Ben Patterson, manager of the Jones Valley Mellow Mushroom, said there is no escaping the reality that dinner has fallen off since the closing. But his customers are so loyal, they have expressed their commitment to making it in whenever they can.
“It was sort of like ripping off the Band-aid,” he said. “We had hoped they would not have to close down Cecil Ashburn completely, but we also know that the improvements will lead to a smoother, safer thoroughfare that will hopefully, when it opens again in October, lead to more traffic coming across from Hampton Cove.”
For Anaheim Chili, the lunch crowd still shows up but the dinner crowd has dwindled.
“People are certainly not comin’ ‘round the mountain’ as far as we can tell,” said manager Scott Harriman. “We have definitely seen a fall-off in dinner customers, but lunch is pretty steady.
“Where we see the biggest drop-off is Monday through Wednesday for dinner. A lot of people stop to eat on their way home or to grab take out, but they are not doing that right now, probably because it takes people off their route and it takes longer to get home.”
While no one likes to hear that the main access from one side of the mountain to the other side of the mountain is closing down for 10 months, the City of Huntsville and the contractor, Carcel & G Construction, have taken steps to ease some of the pain.
Originally, the project came in at $25 million with a timeline of nearly three years. The proposal had a caveat – one lane would stay open open during peak traffic times, something that sounded good to retailers and businesses in Jones Valley and Hampton Cove.
However, city planners said that plan would have been a costly, 32-month ordeal that posed additional safety concerns. City engineers came back with a new schedule and an adjusted $18 million budget they felt best addressed the needs and concerns of the community.
Those adjustments called for a complete shutdown of the roadway for 10 months beginning in January. In order to keep the project on track, the contractor has been offered financial performance bonuses of up to $2 million for each day work is ahead of schedule or meets the abbreviated construction timeline. Alternately, the contractor will be penalized up to $2 million for scheduled delays.
They are also incentivized to make sure at least two lanes of traffic will reopen within the first 10-month period, which takes us into October.

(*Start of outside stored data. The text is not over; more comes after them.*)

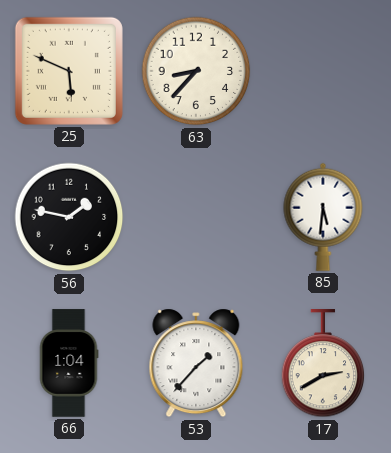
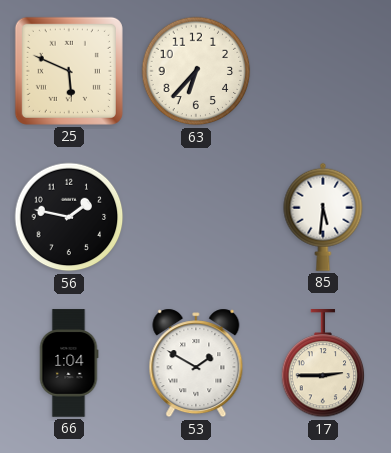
63: 8:37 -> 6:37
53: 1:37 -> 1:50
17: 2:40 -> 2:45
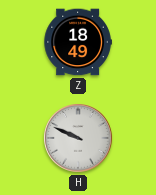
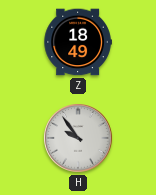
H: 9:49 -> 9:54
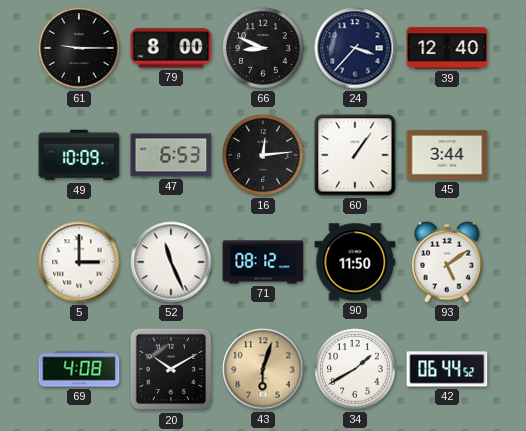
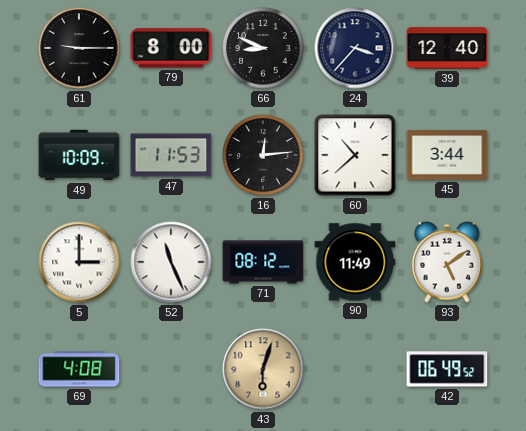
47: 6:53 -> 11:53
60: 1:06 -> 10:38
90: 11:50 -> 11:49
20: 10:10 -> none
34: 1:40 -> none
42: 06:44 -> 06:49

“We’re saving taxpayers millions of dollars and cutting two years of public pain in the construction process,” said Shane Davis, the city’s director of economic and urban development.
Clearing operations are complete and the highly unpopular blasting operations that have disturbed residents of the area are approximately 80 percent complete. The storm drainage installation is close to 70 percent complete. The contractor is coordinating with utility companies to begin relocation efforts.
Huntsville Utilities has completed the electrical relocation and others are scheduled to begin their work. The contractor will also begin installing water lines soon to complete the utility work.
They will begin to construct the roadway subgrade shortly thereafter.
“This schedule provides the least disruption course and gets motorists safely back on the road before the 2019 holiday season,” Battle said.